The next seminar in the series is scheduled for 10th September. The speaker, Dr Jennifer Ferreira, will discuss comparative case study research in the European context.
As part of a series of research methods cases produced by SAGE Jennifer’s paper explores issues related to the use of comparative case study research in a European context. It draws on a doctoral research project funded by an ESRC CASE award which sought to explore the different institutional contexts for the temporary staffing industry.
Since the early 1990s the temporary staffing industry experienced rapid growth in many areas of Europe, although the extent and rate of this growth varied across the continent (Coe, Johns and Ward, 2007). The existing literature on labour market intermediaries and the temporary staffing industry failed to adequately address the importance of national institutional arrangements, and so the research sought to addresses this research lacuna by providing a comparative study of temporary staffing industries in three different political-economic contexts: the United Kingdom, Germany and the Czech Republic. Essentially it sought to find out who were the key actors in the TSI in different countries and what affect the wider national setting had on its activities.

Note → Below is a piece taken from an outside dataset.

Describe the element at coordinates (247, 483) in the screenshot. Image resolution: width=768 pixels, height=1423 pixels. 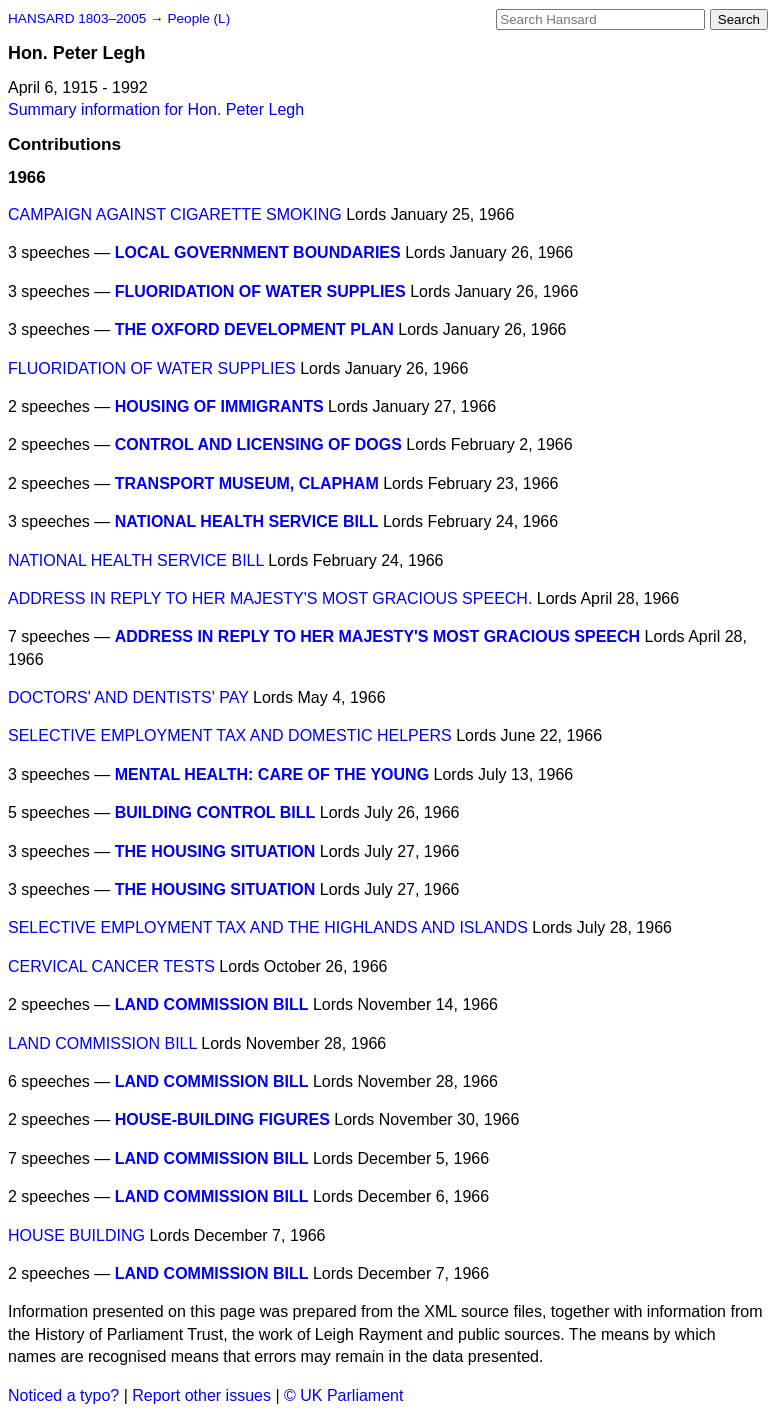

This methods case provides an overview of the practicalities of carrying out comparative case study research within a European context. The business led nature of this research meant that many of the interviewees were what can be classed as 'elites', and so this methods case will also highlight some of the particular methodological issues involving this type of research participant (Rice, 2010). Furthermore this paper discusses the ethical considerations that were necessary regarding the relationship with the CASE partner for this research (a leading transnational temporary staffing agency), and the participation of the researcher in an internship within the Department for Business, Innovation and Skills (BIS).